# Nursery Rhymes we didn't have as kids



## Artoxx (Nov 12, 2008)

-----Nursery Rhymes we didn't have as kids.........


Mary had a little pig, 
She kept it fat and plastered; 
And when the price of pork went up, 
She shot the little *******. 
******************** 

MARY HAD A LITTLE LAMB 
Her father shot it dead. 
Now it goes to school with her, 
Between two hunks of bread. 
******************** 

JACK AND JILL Went up the hill 
To have a little fun. 
Stupid Jill forgot the pill 
And now they have a son. 
******************** 

SIMPLE SIMON met a Pie man going to the fair. 
Said Simple Simon to the Pie man, 
'What have you got there?' 
Said the Pie man unto Simon, 
'Pies, you DumbAss.' 
******************** 

HUMPTY DUMPTY sat on a wall, 
Humpty Dumpty had a great fall. 
All the kings' horses, 
And all the kings' men 
Had scrambled eggs 
For breakfast again. 
******************** 

HEY DIDDLE, DIDDLE the cat took a piddle, 
All over the bedside clock. 
The little dog laughed to see such fun. 
Then died of electric shock. 
******************** 

GEORGIE PORGY Pudding and Pie, 
Kissed the girls and made them cry. 
And when the boys came out to play, 
He kissed them too 'cause he was gay 
******************** 

There was a little girl who had a little curl 
Right in the middle of her forehead. 
When she was good, she was very, very good. 
But when she was bad........ 
She got a fur coat, jewels, a waterfront condo, and a sports car.


----------



## MeanGene (Nov 18, 2008)

Those cracked me up.

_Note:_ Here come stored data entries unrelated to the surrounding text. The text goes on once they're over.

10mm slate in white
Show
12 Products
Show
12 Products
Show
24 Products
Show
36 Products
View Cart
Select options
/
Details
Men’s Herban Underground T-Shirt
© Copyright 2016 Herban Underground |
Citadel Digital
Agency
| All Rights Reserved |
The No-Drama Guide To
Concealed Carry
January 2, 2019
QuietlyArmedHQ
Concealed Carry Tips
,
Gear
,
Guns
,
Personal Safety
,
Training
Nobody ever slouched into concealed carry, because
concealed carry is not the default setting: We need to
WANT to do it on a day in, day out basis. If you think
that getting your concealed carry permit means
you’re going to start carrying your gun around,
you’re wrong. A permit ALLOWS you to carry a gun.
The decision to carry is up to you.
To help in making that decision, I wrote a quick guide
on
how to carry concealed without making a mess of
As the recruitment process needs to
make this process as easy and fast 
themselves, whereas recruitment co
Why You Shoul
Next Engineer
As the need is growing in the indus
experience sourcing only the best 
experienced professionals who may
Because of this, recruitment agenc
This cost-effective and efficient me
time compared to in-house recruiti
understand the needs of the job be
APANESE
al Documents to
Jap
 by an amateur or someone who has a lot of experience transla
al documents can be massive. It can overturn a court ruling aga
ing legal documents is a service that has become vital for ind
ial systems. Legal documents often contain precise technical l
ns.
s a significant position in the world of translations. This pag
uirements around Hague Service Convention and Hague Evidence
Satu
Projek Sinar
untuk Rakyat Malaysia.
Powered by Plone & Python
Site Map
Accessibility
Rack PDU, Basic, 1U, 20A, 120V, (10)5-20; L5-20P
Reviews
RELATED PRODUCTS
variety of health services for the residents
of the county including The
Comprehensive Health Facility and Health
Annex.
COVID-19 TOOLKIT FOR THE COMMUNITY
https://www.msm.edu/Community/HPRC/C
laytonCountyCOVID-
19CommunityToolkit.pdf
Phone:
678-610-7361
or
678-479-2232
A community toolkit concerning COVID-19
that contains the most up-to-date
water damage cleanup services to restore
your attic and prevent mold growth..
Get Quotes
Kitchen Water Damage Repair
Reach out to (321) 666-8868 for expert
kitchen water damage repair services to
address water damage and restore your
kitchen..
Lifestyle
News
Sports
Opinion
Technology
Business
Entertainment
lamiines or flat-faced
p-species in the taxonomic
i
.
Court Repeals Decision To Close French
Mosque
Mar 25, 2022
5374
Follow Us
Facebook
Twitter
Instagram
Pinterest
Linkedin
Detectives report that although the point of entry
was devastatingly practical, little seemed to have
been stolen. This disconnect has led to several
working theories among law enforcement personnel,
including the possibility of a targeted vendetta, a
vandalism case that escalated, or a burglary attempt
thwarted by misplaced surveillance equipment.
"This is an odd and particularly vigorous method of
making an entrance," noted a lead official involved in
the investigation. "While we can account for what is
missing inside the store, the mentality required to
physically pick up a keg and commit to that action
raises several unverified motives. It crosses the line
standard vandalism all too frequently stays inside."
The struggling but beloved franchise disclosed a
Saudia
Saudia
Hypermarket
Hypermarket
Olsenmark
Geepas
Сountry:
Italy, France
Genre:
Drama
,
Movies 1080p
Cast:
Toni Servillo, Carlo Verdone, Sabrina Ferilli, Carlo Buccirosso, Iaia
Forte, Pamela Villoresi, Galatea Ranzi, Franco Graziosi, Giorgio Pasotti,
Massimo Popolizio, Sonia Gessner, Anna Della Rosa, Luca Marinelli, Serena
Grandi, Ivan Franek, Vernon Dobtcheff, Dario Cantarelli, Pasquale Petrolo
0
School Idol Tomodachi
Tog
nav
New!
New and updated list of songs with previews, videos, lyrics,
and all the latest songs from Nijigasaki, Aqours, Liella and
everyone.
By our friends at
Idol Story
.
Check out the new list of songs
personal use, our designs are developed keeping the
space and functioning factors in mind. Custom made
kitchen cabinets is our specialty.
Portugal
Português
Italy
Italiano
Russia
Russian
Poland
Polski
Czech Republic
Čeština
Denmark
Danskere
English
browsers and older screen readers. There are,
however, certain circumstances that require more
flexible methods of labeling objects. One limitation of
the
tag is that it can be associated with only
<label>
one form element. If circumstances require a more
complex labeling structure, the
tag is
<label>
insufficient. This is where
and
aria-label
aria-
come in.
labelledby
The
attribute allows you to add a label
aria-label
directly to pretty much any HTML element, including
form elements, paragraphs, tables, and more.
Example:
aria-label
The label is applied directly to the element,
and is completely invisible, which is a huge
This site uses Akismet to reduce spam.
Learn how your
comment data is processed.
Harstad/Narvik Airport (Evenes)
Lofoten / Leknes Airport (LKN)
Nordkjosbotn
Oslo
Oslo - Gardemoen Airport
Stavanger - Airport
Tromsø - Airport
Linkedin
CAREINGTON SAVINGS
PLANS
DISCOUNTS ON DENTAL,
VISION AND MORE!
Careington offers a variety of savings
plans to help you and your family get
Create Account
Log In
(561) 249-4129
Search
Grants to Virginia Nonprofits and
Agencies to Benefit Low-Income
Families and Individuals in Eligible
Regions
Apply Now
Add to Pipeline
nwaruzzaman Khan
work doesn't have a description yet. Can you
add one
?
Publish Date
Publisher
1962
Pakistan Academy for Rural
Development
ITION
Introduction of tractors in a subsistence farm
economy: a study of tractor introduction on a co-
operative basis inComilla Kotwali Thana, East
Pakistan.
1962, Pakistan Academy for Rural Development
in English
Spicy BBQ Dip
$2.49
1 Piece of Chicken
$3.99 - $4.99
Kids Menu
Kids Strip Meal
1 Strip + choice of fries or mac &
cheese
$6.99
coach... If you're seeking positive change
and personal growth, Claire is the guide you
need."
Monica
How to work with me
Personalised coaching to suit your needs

Good ones. :rotfl: :rotfl: -_O- -_O- -_O-


----------



## Packfish (Oct 30, 2007)

I was born in the 50's and 3 of those were around in my grade school years.


----------



## bowgy (Oct 10, 2007)

I'm sorry to say I still remember......


"Mary had a little sheep.
With that sheep she went to sleep.
That sheep turned out to be a ram.
Mary had a little lamb"


----------



## JAT83 (Sep 9, 2007)

Those were hillarious...now we need to think of some more and make a whole book! :lol:


----------



## cowmilker (Dec 17, 2008)

Nobody's heard this one. My Mom and Sister made this one up for a poetry assignment in Jr High.
There once was a cow named Mable,
She gave all the milk she was able,
She was utterly dense and jumped over the fence,
Now she's the meat on our table.


----------



## MeanGene (Nov 18, 2008)

Here's one I remember from high school.
There once was a man from Nantuckett
Who's.....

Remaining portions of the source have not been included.